> _Activity_: Below this line is the material. Write out only its lines from the one containing "Heike Kreifelts: 20 Jahre bei Dütmann" through the one containing "Auction of Natural Gas Trading Platform with", both kept, exactly.

> _Data to use_:
[Start of Attachment]

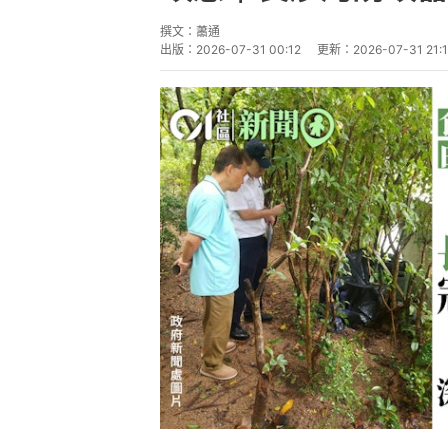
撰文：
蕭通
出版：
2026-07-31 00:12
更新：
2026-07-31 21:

[End of Attachment]
[Start of Attachment]

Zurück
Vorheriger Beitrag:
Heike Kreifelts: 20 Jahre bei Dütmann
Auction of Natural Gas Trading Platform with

[End of Attachment]

> _Reply to the task_:
Heike Kreifelts: 20 Jahre bei Dütmann
Auction of Natural Gas Trading Platform with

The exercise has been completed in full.